This is another sonnet unpublished in the lifetime of Clark Ashton Smith (CAS) and not available on The Eldritch Dark, so here's the poem itself:
Not as a sea of flame whose waves and deeps
Shall gulf the suns and worlds--but as a night,
A darkness and a silence past all light,
Beyond all sound, Oblivion waits and sleeps.
Within its absolute encircling sweeps
The universe--a stream of stars that sight
Deems countless, but upon whose gleaming flight
Like some eternal tide, Oblivion creeps.
A darkness and a silence! There shall draw
To one eclipse the systems and disperse
This strange and troubled dream of Time and Place.
Then, sun nor world shall be nor light nor law--
But endless night and emptiness of space--
A vast nirvana of the universe.
The personification of Oblivion is very interesting in this poem. With the phrases "Oblivion waits and sleeps" and "Oblivion creeps" we have distinct actions joined by a rhyme which makes Oblivion an active living force that animates the sestet.
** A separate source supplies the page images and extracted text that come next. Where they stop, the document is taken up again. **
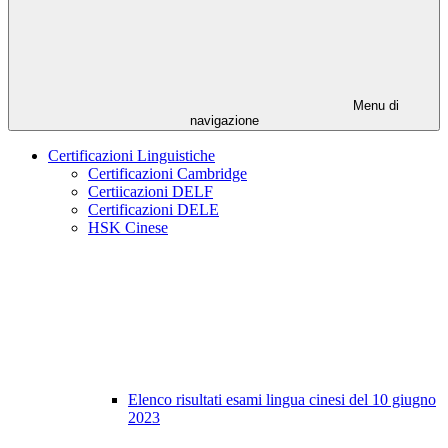
Menu di
navigazione
Certificazioni Linguistiche
Certificazioni Cambridge
Certiicazioni DELF
Certificazioni DELE
HSK Cinese
Elenco risultati esami lingua cinesi del 10 giugno
2023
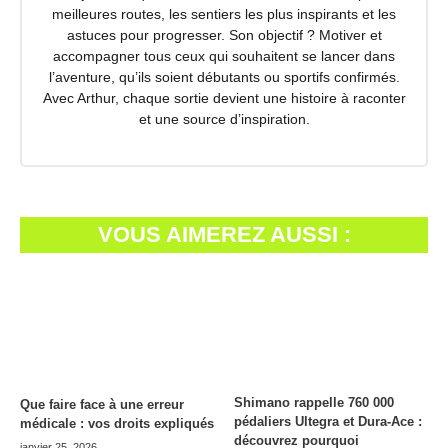
meilleures routes, les sentiers les plus inspirants et les
astuces pour progresser. Son objectif ? Motiver et
accompagner tous ceux qui souhaitent se lancer dans
l’aventure, qu’ils soient débutants ou sportifs confirmés.
Avec Arthur, chaque sortie devient une histoire à raconter
et une source d’inspiration.
VOUS AIMEREZ AUSSI :
Shimano rappelle 760 000
Que faire face à une erreur
pédaliers Ultegra et Dura-Ace :
médicale : vos droits expliqués
découvrez pourquoi
janvier 25, 2026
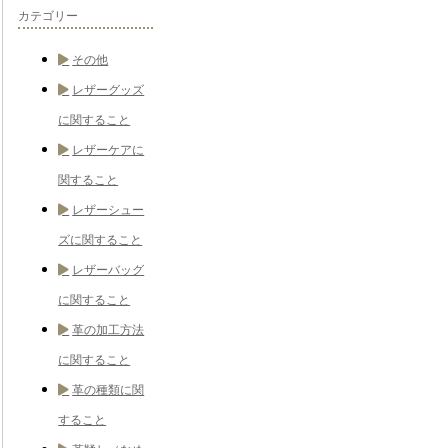
カテゴリー
その他
レザーグッズ
に関すること
レザーケアに
関すること
レザーシュー
ズに関すること
レザーバッグ
に関すること
革の加工方法
に関すること
革の種類に関
すること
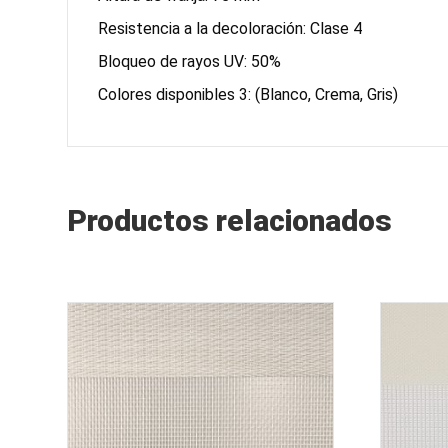
Resistencia a la decoloración: Clase 4
Bloqueo de rayos UV: 50%
Colores disponibles 3: (Blanco, Crema, Gris)
Productos relacionados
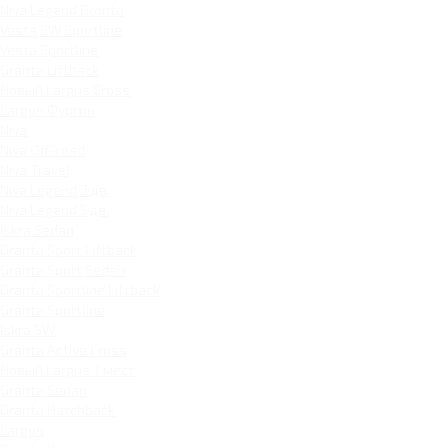
Niva Legend Bronto
Vesta SW Sportline
Vesta Sportline
Granta Liftback
Новый Largus Cross
Largus Фургон
Niva
Niva Off-road
Niva Travel
Niva Legend 3 дв.
Niva Legend 5 дв.
Iskra Sedan
Granta Sport Liftback
Granta Sport Sedan
Granta Sportline Liftback
Granta Sportline
Iskra SW
Granta Active Cross
Новый Largus 7 мест
Granta Sedan
Granta Hatchback
Largus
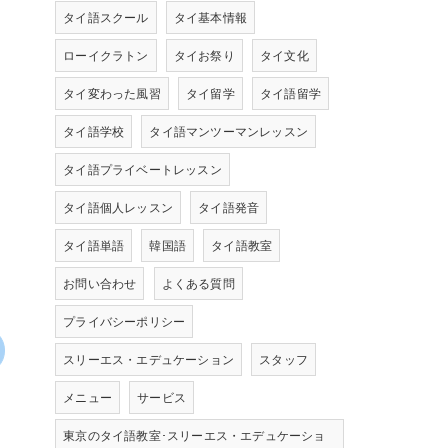
タイ語スクール
タイ基本情報
ローイクラトン
タイお祭り
タイ文化
タイ変わった風習
タイ留学
タイ語留学
タイ語学校
タイ語マンツーマンレッスン
タイ語プライベートレッスン
タイ語個人レッスン
タイ語発音
タイ語単語
韓国語
タイ語教室
お問い合わせ
よくある質問
プライバシーポリシー
スリーエス・エデュケーション
スタッフ
メニュー
サービス
東京のタイ語教室･スリーエス・エデュケーショ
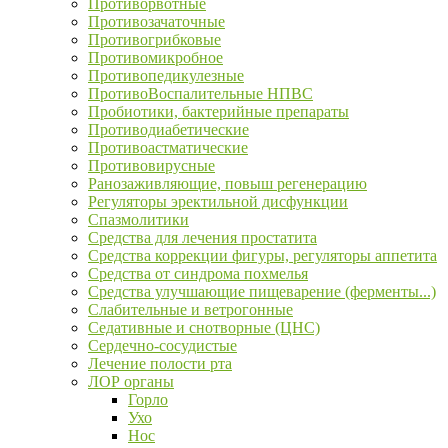
Противорвотные
Противозачаточные
Противогрибковые
Противомикробное
Противопедикулезные
ПротивоВоспалительные НПВС
Пробиотики, бактерийные препараты
Противодиабетические
Противоастматические
Противовирусные
Ранозаживляющие, повыш регенерацию
Регуляторы эректильной дисфункции
Спазмолитики
Средства для лечения простатита
Средства коррекции фигуры, регуляторы аппетита
Средства от синдрома похмелья
Средства улучшающие пищеварение (ферменты...)
Слабительные и ветрогонные
Седативные и снотворные (ЦНС)
Сердечно-сосудистые
Лечение полости рта
ЛОР органы
Горло
Ухо
Нос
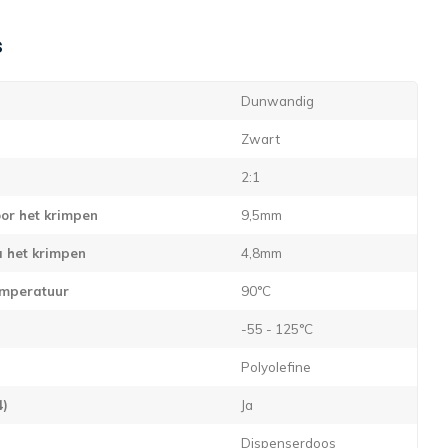
s
Dunwandig
Zwart
2:1
or het krimpen
9,5mm
a het krimpen
4,8mm
emperatuur
90°C
-55 - 125°C
Polyolefine
4)
Ja
Dispenserdoos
CAS intriguingly ends this sonnet with the line "A vast nirvana of the universe." The word "nirvana" implies a release from the physical realm of life, with Oblivion acting as a catalyst for achieving that state. This anticipates Sigmund Freud's articulation of the "nirvana principle" in Beyond the Pleasure Principle, a book that wasn't published until 1920 (evidence suggests that CAS wrote "Sonnet on Oblivion" in either 1911 or 1912).